Repeat the records below exactly, leaving out any pictures.

Saved entries
↓↓↓

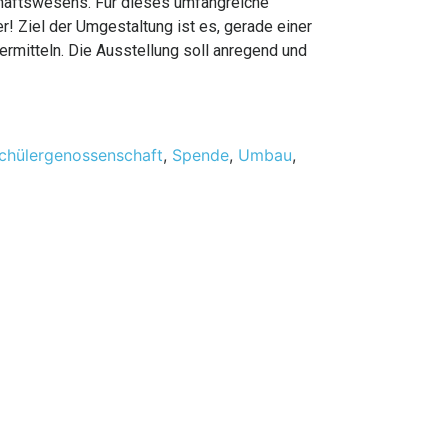
chaftswesens. Für dieses umfangreiche
r! Ziel der Umgestaltung ist es, gerade einer
itteln. Die Ausstellung soll anregend und
chülergenossenschaft
,
Spende
,
Umbau
,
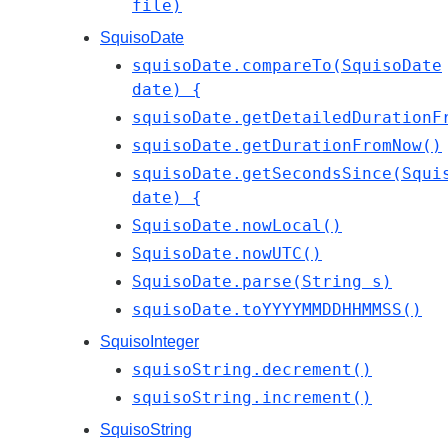
file)
SquisoDate
squisoDate.compareTo(SquisoDate
date) {
squisoDate.getDetailedDurationF
squisoDate.getDurationFromNow()
squisoDate.getSecondsSince(Squi
date) {
SquisoDate.nowLocal()
SquisoDate.nowUTC()
SquisoDate.parse(String s)
squisoDate.toYYYYMMDDHHMMSS()
SquisoInteger
squisoString.decrement()
squisoString.increment()
SquisoString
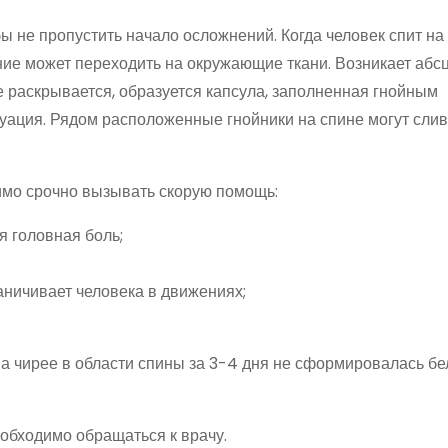
ы не пропустить начало осложнений. Когда человек спит на
ие может переходить на окружающие ткани. Возникает абс
е раскрывается, образуется капсула, заполненная гнойным
ация. Рядом расположенные гнойники на спине могут слив
мо срочно вызывать скорую помощь:
я головная боль;
аничивает человека в движениях;
на чирее в области спины за 3-4 дня не сформировалась бе
обходимо обращаться к врачу.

↑↑↑

ANSWER BELOW ::
chaftswesens. Für dieses umfangreiche
r! Ziel der Umgestaltung ist es, gerade einer
itteln. Die Ausstellung soll anregend und
chülergenossenschaft
,
Spende
,
Umbau
,
file)
SquisoDate
squisoDate.compareTo(SquisoDate
date) {
squisoDate.getDetailedDurationF
squisoDate.getDurationFromNow()
squisoDate.getSecondsSince(Squi
date) {
SquisoDate.nowLocal()
SquisoDate.nowUTC()
SquisoDate.parse(String s)
squisoDate.toYYYYMMDDHHMMSS()
SquisoInteger
squisoString.decrement()
squisoString.increment()
SquisoString
ы не пропустить начало осложнений. Когда человек спит на
ие может переходить на окружающие ткани. Возникает абс
е раскрывается, образуется капсула, заполненная гнойным
ация. Рядом расположенные гнойники на спине могут слив
мо срочно вызывать скорую помощь:
я головная боль;
аничивает человека в движениях;
на чирее в области спины за 3-4 дня не сформировалась бе
обходимо обращаться к врачу.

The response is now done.